I found that many examples came to mind. Being blessed with such a variety throughout Durham and its surrounding area and without wanting to select perhaps an obvious choice, a favourite site of mine is Pasmore’s Apollo Pavilion, Peterlee.
As part of the urban planning policy for post-war Britain a social reconstruction of ‘New Towns’ within the UK was formed. A significant amount of new housing was proposed to be developed on the acquired land. Peterlee was selected to become a centre for alternative employment to the mining industry. The proposals required an amount of vision and imagination to be deemed a success. Victor Pasmore was appointed as consulting director within the urban design process to instil an element of impact vital to the development.
Pasmore’s work derived from an abstract style, where a reference to landscape and architecture was a central reference. He experimented with relief forms and the layering of materials, which culminated in generating installations with exhibition qualities. Pasmore was able to consider relationships between spaces, opportunities for variations to occur and ways in which experiencing the space could be manipulated. This understanding of spatial quality led to his design work within Peterlee, where he was able to explore such possibilities in full scale.
The Pavilion structure was cast on-site from reinforced concrete, minimally decorated with two of Pasmore’s murals, spanned a small lake and connected the separate areas of the development as an integral part of the landscape. Its simplistic integration into the landscape as ‘functional art’ enabled architecture and artists’ vision to combine. The structure was named in honour of the Apollo Space Programme as a ‘symbol of adventure, hope and optimism’.
Criticism and lack of support from the local community led to the Pavilion suffering from neglect and vandalism, rapidly falling into disrepair, leading sadly to a general feeling that the structure was in fact an ‘eyesore’ within the development. However, in 2002, a group was formed to ensure the Pavilions safekeeping and to maintain its future within the area. The ‘Apollo Pavilion Community Association’ was granted Heritage Lottery Funding in 2008 which led to its careful restoration in 2009 and was established as a Grade II* Listed building in December 2011.

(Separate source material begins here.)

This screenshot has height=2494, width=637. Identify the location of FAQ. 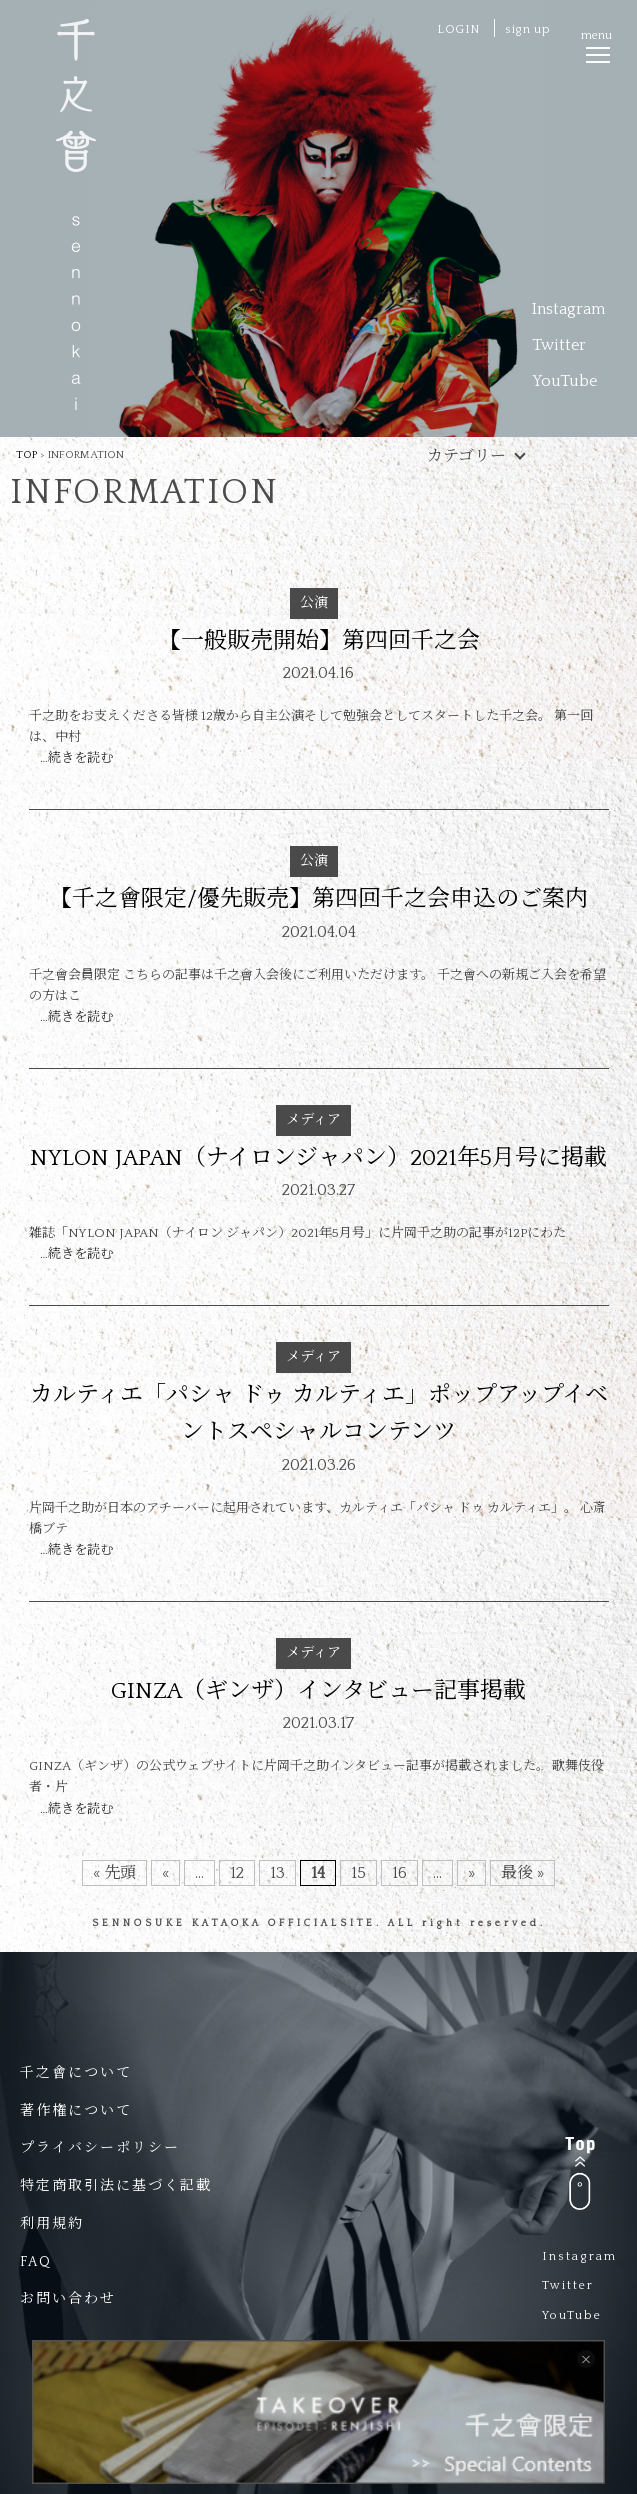
(36, 2262).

My reasoning for regarding the Apollo Pavilion as a favourite site within the area is in an appreciation of its simplicity and purpose exceeding expectations. Defying the brink of demolition; surging through to restoration and ultimately being honoured on the Heritage list. The Apollo Pavilion should be duly respected as a rare example of post-war architecture, and remain a proud monument to our history and vision within the North East.